Applications of automatic computation in the study of various physical systems. Problems are taken from mechanics of particles and continua, electromagnetism, optics, quantum physics, thermodynamics and transport physics. Prerequisites: MATH/CS 248, PHYS 240, PHYS 250 and six additional credit hours in major courses in physics, excluding PHYS 360, PHYS 371 and PHYS 372.


PHYS 391-392. Seminar.

1 credit per year.
Participation in the department seminar program. Prerequisites: Junior or senior standing and permission of the instructor.


PHYS 397. Topics in Physics.

1-4 credits each semester.
Topics in physics at intermediate level. May be repeated for credit when course content changes. Topics selected may dictate prerequisites. Students should consult instructor prior to enrolling for course. Prerequisite: Permission of the instructor.


PHYS/ASTR 398. Independent Study in Physics or Astronomy.

1-3 credits, repeatable to 4 credits.
An individual project related to some aspect of physics or astronomy. Must be under the guidance of a faculty adviser. A student may not earn more than a total of four credits for PHYS/ASTR 398.


PHYS 420. Modern Optics.

3 credits.
A study of the kinematic properties and physical nature of light including reflection, refraction, interference, diffraction, polarization, coherence and holography. Prerequisites: PHYS 260, PHYS 270 and MATH 237.


PHYS 446. Electricity and Magnetism II.

3 credits.
A continuation of PHYS 350. Emphasis will be placed on the solutions of Maxwell's equations in the presence of matter, on solving boundary-value problems and on the theory of electromagnetic radiation. Prerequisite: PHYS 350.


PHYS/CHEM 455. Lasers and Their Applications to Physical Sciences (2, 3).

3 credits.
An introduction to both the theoretical and practical aspects of lasers and their applications in the physical sciences. Prerequisite: PHYS 270, CHEM 331 or permission of the instructor.

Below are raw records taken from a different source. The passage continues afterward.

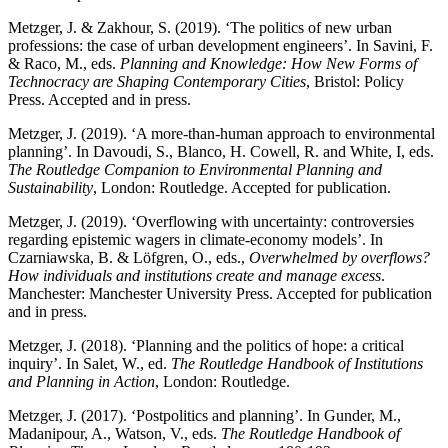
Metzger, J. & Zakhour, S. (2019). ‘The politics of new urban
professions: the case of urban development engineers’. In Savini, F.
& Raco, M., eds.
Planning and Knowledge: How New Forms of
Technocracy are Shaping Contemporary Cities
, Bristol: Policy
Press. Accepted and in press.
Metzger, J. (2019). ‘A more-than-human approach to environmental
planning’. In Davoudi, S., Blanco, H. Cowell, R. and White, I, eds.
The Routledge Companion to Environmental Planning and
Sustainability
, London: Routledge. Accepted for publication.
Metzger, J. (2019). ‘Overflowing with uncertainty: controversies
regarding epistemic wagers in climate-economy models’. In
Czarniawska, B. & Löfgren, O., eds.,
Overwhelmed by overflows?
How individuals and institutions create and manage excess
.
Manchester: Manchester University Press. Accepted for publication
and in press.
Metzger, J. (2018). ‘Planning and the politics of hope: a critical
inquiry’. In Salet, W., ed.
The Routledge Handbook of Institutions
and Planning in Action
, London: Routledge.
Metzger, J. (2017). ‘Postpolitics and planning’. In Gunder, M.,
Madanipour, A., Watson, V., eds.
The Routledge Handbook of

PHYS 460. Quantum Mechanics.

3 credits.
Principles and applications of quantum mechanics. Topics include wave packets and the uncertainty principle, the Schroedinger equation, one- dimensional potentials, operators and eigenvectors, three-dimensional motion and angular momentum and the hydrogen atom. Prerequisite: PHYS 340.


PHYS 491-492. Physics Assessment and Seminar.

1 credit per year.
Principal course activities are participation in the departmental assessment program and attendance at departmental seminars. Prerequisite: PHYS 392.


PHYS 494. Internship in Physics.

1-6 credits.
Students participate in research or applied physics outside of the university. A proposal must be approved prior to registration, and a final paper will be completed. Prerequisites: Physics major with a minimum of 12 physics credit hours and permission of the department head and the instructor.


PHYS 497. Topics in Physics.

1-4 credits each semester.
Topics in physics at the advanced level. May be repeated for credit when course content changes. Topics selected may determine prerequisites. Students should consult instructor prior to enrolling for course. Prerequisite: Permission of the instructor.


PHYS/ASTR 498R. Undergraduate Research in Physics or Astronomy.

1-4 credits, repeatable to 6 credits.
Research in a selected area of physics as arranged with a faculty research adviser. A student may not earn more than a total of six credits for PHYS/ASTR 498R. Prerequisite: Proposal for study must be approved prior to registration.


PHYS 499. Honors.

6 credits, (Year course, 3 credits each semester).

Participation in this course must be approved during the second semester of the junior year.